Returns: Returns the current work state as a dict or str path to the generated work state pickle depending on if save_state_when_done is True.
Return type: dict or str

astrobase.lcproc.awsrun.
runcp_consumer_loop
(in_queue_url, workdir, lclist_pkl_s3url, lc_altexts=('', ), wait_time_seconds=5, cache_clean_timer_seconds=3600.0, shutdown_check_timer_seconds=60.0, sqs_client=None, s3_client=None)[source]¶ This runs checkplot pickle making in a loop until interrupted.
Consumes work task items from an input queue set up by runcp_producer_loop above. For the moment, we don’t generate neighbor light curves since this would require a lot more S3 calls.
Parameters:  in_queue_url (str) – The SQS URL of the input queue to listen to for work assignment messages. The task orders will include the input and output S3 bucket names, as well as the URL of the output queue to where this function will report its workcomplete or workfailed status.
 workdir (str) – The directory on the local machine where this worker loop will download the input light curves and associated periodfinder results (if any), process them, and produce its output checkplot pickles. These will then be uploaded to the specified S3 output bucket and then deleted from the workdir when the upload is confirmed to make it safely to S3.

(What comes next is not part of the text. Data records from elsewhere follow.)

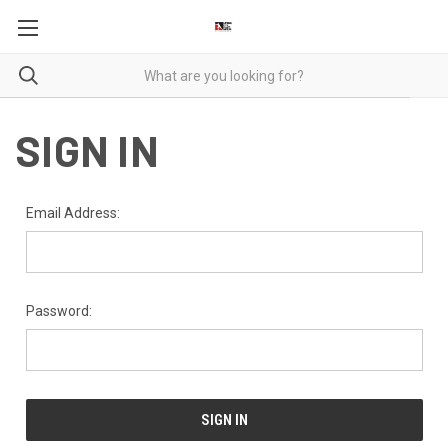
SIGN IN
Email Address:
Password: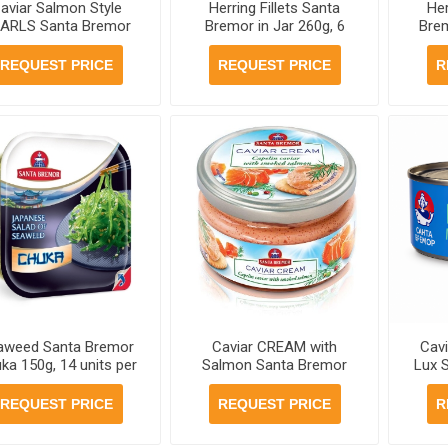
aviar Salmon Style
Herring Fillets Santa
Her
ARLS Santa Bremor
Bremor in Jar 260g, 6
Brem
30g, 6 jars per case
jars per case
REQUEST PRICE
REQUEST PRICE
R
aweed Santa Bremor
Caviar CREAM with
Cavi
ka 150g, 14 units per
Salmon Santa Bremor
Lux 
case
Jar 180g, 6 jars per case
REQUEST PRICE
REQUEST PRICE
R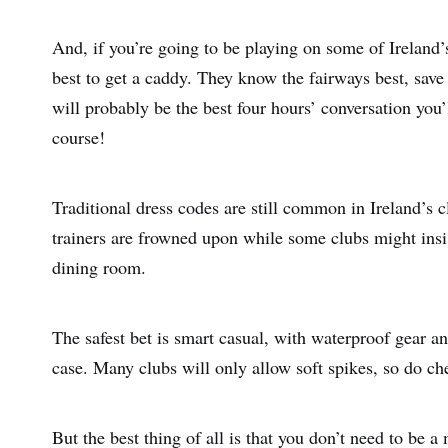
And, if you’re going to be playing on some of Ireland’
best to get a caddy. They know the fairways best, save
will probably be the best four hours’ conversation you’
course!
Traditional dress codes are still common in Ireland’s c
trainers are frowned upon while some clubs might insist
dining room.
The safest bet is smart casual, with waterproof gear an
case. Many clubs will only allow soft spikes, so do ch
But the best thing of all is that you don’t need to be 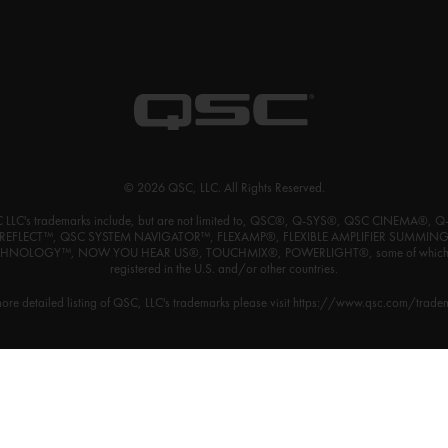
© 2026 QSC, LLC. All Rights Reserved.
 LLC's trademarks include, but are not limited to, QSC®, Q-SYS®, QSC CINEMA®, Q
REFLECT™, QSC SYSTEM NAVIGATOR™, FLEXAMP®, FLEXIBLE AMPLIFIER SUMMIN
HNOLOGY™, NOW YOU HEAR US®, TOUCHMIX®, POWERLIGHT®, some of which
registered in the U.S. and/or other countries.
ore detailed listing of QSC, LLC's trademarks please visit
https://www.qsc.com/trade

 lclist_pkl (str) – S3 URL of a catalog pickle generated by lcproc.catalogs.make_lclist that contains objectids and coordinates, as well as a kdtree for all of the objects in the current light curve collection being processed. This is used to look up neighbors for each object being processed.

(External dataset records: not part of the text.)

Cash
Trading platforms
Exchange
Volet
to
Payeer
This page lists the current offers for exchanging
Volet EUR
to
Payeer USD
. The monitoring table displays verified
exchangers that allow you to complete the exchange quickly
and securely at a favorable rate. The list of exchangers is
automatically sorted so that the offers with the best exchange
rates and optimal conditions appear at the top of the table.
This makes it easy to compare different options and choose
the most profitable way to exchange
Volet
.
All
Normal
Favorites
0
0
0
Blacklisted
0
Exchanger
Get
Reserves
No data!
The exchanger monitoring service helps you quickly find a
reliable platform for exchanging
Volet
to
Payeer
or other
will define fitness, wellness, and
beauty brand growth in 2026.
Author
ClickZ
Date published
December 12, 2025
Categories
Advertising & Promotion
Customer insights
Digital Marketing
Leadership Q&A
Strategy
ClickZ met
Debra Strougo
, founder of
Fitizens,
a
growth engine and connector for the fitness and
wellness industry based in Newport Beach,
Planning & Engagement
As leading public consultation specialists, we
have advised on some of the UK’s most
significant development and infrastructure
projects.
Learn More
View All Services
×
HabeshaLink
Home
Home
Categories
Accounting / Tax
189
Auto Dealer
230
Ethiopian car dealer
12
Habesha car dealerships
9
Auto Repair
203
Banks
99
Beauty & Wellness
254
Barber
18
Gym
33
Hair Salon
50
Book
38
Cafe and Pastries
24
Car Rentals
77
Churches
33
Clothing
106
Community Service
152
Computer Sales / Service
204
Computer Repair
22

 lc_altexts (sequence of str) – If not None, this is a sequence of alternate extensions to try for the input light curve file other than the one provided in the input task order. For example, to get anything that’s an .sqlite where .sqlite.gz is expected, use altexts=[‘’] to strip the .gz.

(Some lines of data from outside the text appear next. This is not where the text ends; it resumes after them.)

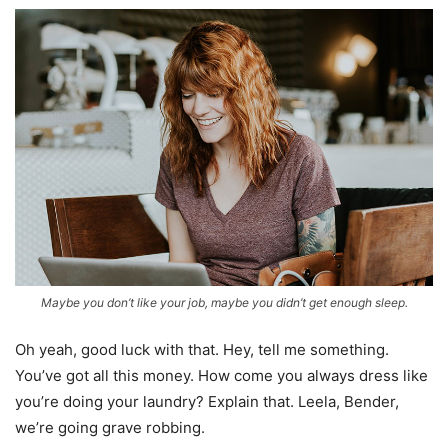
Maybe you don’t like your job, maybe you didn’t get enough sleep.
Oh yeah, good luck with that. Hey, tell me something.
You’ve got all this money. How come you always dress like
you’re doing your laundry? Explain that. Leela, Bender,
we’re going grave robbing.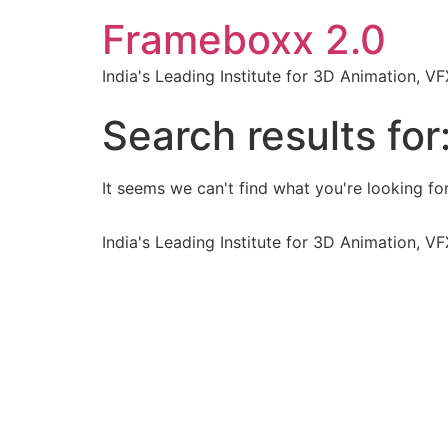
Frameboxx 2.0
India's Leading Institute for 3D Animation, 
Search results for
It seems we can't find what you're looking for
India's Leading Institute for 3D Animation, 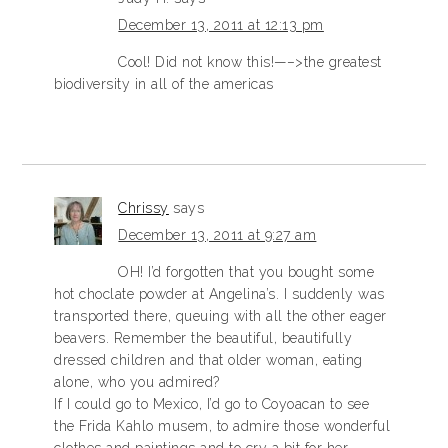
December 13, 2011 at 12:13 pm
Cool! Did not know this!—–>the greatest
biodiversity in all of the americas
Chrissy
says
December 13, 2011 at 9:27 am
OH! I’d forgotten that you bought some
hot choclate powder at Angelina’s. I suddenly was
transported there, queuing with all the other eager
beavers. Remember the beautiful, beautifully
dressed children and that older woman, eating
alone, who you admired?
If I could go to Mexico, I’d go to Coyoacan to see
the Frida Kahlo musem, to admire those wonderful
clothes and paintings and to cry a bit for her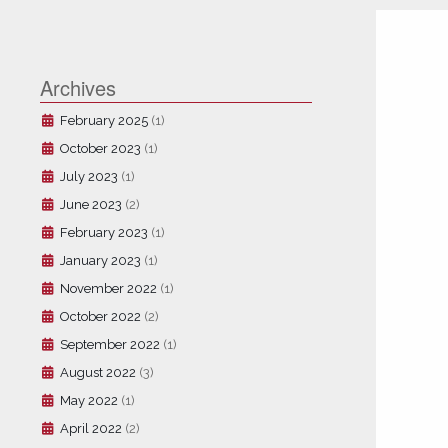
Archives
February 2025
(1)
October 2023
(1)
July 2023
(1)
June 2023
(2)
February 2023
(1)
January 2023
(1)
November 2022
(1)
October 2022
(2)
September 2022
(1)
August 2022
(3)
May 2022
(1)
April 2022
(2)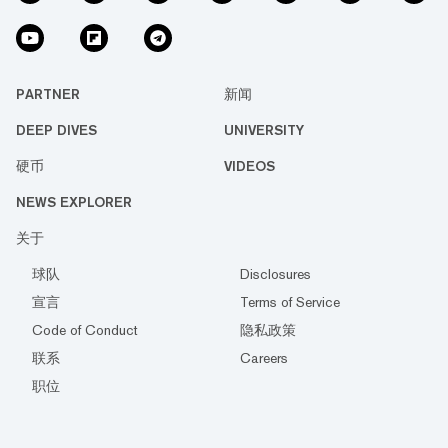
PARTNER
新闻
DEEP DIVES
UNIVERSITY
硬币
VIDEOS
NEWS EXPLORER
关于
球队
Disclosures
宣言
Terms of Service
Code of Conduct
隐私政策
联系
Careers
职位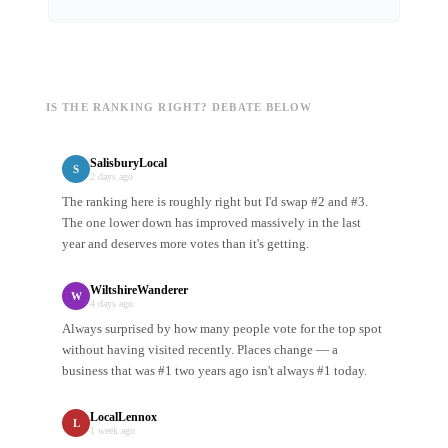
IS THE RANKING RIGHT? DEBATE BELOW
SalisburyLocal
S
2 days ago
The ranking here is roughly right but I'd swap #2 and #3.
The one lower down has improved massively in the last
year and deserves more votes than it's getting.
WiltshireWanderer
W
4 days ago
Always surprised by how many people vote for the top spot
without having visited recently. Places change — a
business that was #1 two years ago isn't always #1 today.
LocalLennox
L
1 week ago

 wait_time_seconds (int) – The amount of time to wait in the input SQS queue for an input task order. If this timeout expires and no task has been received, this function goes back to the top of the work loop.
 cache_clean_timer_seconds (float) – The amount of time in seconds to wait before periodically removing old files (such as finder chart FITS, external service result pickles) from the astrobase cache directory. These accumulate as the work items are processed, and take up significant space, so must be removed periodically.
 shutdown_check_timer_seconds (float) – The amount of time to wait before checking for a pending EC2 shutdown message for the instance this worker loop is operating on. If a shutdown is noticed, the worker loop is cancelled in preparation for instance shutdown.
 sqs_client (boto3.Client or None) – If None, this function will instantiate a new boto3.Client object to use in its SQS operations. Alternatively, pass in an existing boto3.Client instance to reuse it here.
 s3_client (boto3.Client or None) – If None, this function will instantiate a new boto3.Client object to use in its S3 operations. Alternatively, pass in an existing boto3.Client instance to reuse it here.
Returns: Return type: Nothing.

astrobase.lcproc.awsrun.
runpf_producer_loop
(lightcurve_list, input_queue, input_bucket, result_queue, result_bucket, pfmethods=('gls', 'pdm', 'mav', 'bls', 'win'), pfkwargs=({}, {}, {}, {}, {}), extra_runpf_kwargs={'getblssnr': True}, process_list_slice=None, purge_queues_when_done=False, delete_queues_when_done=False, download_when_done=True, save_state_when_done=True, s3_client=None, sqs_client=None)[source]¶ This queues up work for periodfinders using SQS.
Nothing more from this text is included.